Esto sí que es complicado. No estoy de acuerdo con Napoleón ni con Freud, no puedo estar de acuerdo nunca con este tipo de sentencias. La vida es un continuo que no está determinado por ninguna de sus partes, no en lo más profundo, por lo menos. La infancia es tan importante como la juventud y la juventud lo es tanto como la edad adulta, que lo es tanto como la vejez.
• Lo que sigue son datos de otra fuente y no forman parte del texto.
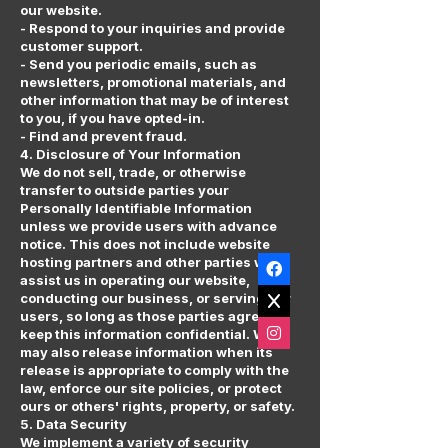
our website.
- Respond to your inquiries and provide
customer support.
- Send you periodic emails, such as
newsletters, promotional materials, and
other information that may be of interest
to you, if you have opted-in.
- Find and prevent fraud.
4. Disclosure of Your Information
We do not sell, trade, or otherwise
transfer to outside parties your
Personally Identifiable Information
unless we provide users with advance
notice. This does not include website
hosting partners and other parties who
assist us in operating our website,
conducting our business, or serving our
users, so long as those parties agree to
keep this information confidential. We
may also release information when its
release is appropriate to comply with the
law, enforce our site policies, or protect
ours or others' rights, property, or safety.
5. Data Security
We implement a variety of security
El asunto es que desde la infancia no se puede analizar la juventud, como no se puede analizar la edad adulta desde ninguna de éstas. 

En una de las escenas de la novela, al abuelo le sacan unos cálculos y él se pregunta qué quedó en ese espacio vacío. ¿Qué crees tú que el abuelo perdió exactamente cuando le sacaron esas piedras?

Este es uno de los temas que más me obsesionó y uno de los asuntos en los que más he pensado, durante y posteriormente a la escritura del libro: ¿qué quedó en ese espacio? ¿Por qué afectaba tanto a mi abuelo ese vació interior que de pronto le había quedado? ¿Porqué su propio vacío dejaba de ser, de golpe, metafórico? ¿Por qué se había vuelto real –lo había vuelto real él mismo– lo que debía pertenecer únicamente al universo de lo inmaterial? Son preguntas que no he podido responder ni creo que vaya a poder hacerlo nunca. Pero estoy seguro de que, de ese vacío, que de ese lugar que antes fue ocupado por piedras biliares, por pequeños cristales, es de donde venimos mi padre y yo.